--- Provided material Enclosed Below ---
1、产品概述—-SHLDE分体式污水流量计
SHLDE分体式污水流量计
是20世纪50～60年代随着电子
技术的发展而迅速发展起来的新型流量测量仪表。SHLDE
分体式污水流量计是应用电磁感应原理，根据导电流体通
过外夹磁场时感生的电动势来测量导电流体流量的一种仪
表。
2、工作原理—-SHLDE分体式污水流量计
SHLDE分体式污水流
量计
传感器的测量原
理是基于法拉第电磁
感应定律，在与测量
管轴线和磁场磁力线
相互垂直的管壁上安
--- End of Enclosed Provided material ---
--- Provided material Enclosed Below ---
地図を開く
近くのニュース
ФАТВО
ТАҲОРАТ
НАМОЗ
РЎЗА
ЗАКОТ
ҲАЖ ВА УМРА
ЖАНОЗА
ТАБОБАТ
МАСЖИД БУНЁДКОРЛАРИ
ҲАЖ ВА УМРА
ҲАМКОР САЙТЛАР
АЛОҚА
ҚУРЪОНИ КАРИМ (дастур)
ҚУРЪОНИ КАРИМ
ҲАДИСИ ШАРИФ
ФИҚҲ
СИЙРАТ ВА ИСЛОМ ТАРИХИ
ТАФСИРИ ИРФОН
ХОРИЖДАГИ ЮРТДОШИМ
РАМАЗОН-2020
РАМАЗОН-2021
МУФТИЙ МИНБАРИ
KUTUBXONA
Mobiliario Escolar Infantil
--- End of Enclosed Provided material ---
--- Provided material Enclosed Below ---
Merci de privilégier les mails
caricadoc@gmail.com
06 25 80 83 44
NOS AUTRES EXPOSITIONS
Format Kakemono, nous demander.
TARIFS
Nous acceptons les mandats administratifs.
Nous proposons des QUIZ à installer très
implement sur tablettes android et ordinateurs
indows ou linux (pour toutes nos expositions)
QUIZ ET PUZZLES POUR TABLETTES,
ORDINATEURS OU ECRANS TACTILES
--- End of Enclosed Provided material ---
▸ Task description
Look above for the line with "РАМАЗОН-2021" and the line with "Mobiliario Escolar Infantil"; transcribe both and all lines in between, exactly, and nothing else.

▸ Output
РАМАЗОН-2021
МУФТИЙ МИНБАРИ
KUTUBXONA
Mobiliario Escolar Infantil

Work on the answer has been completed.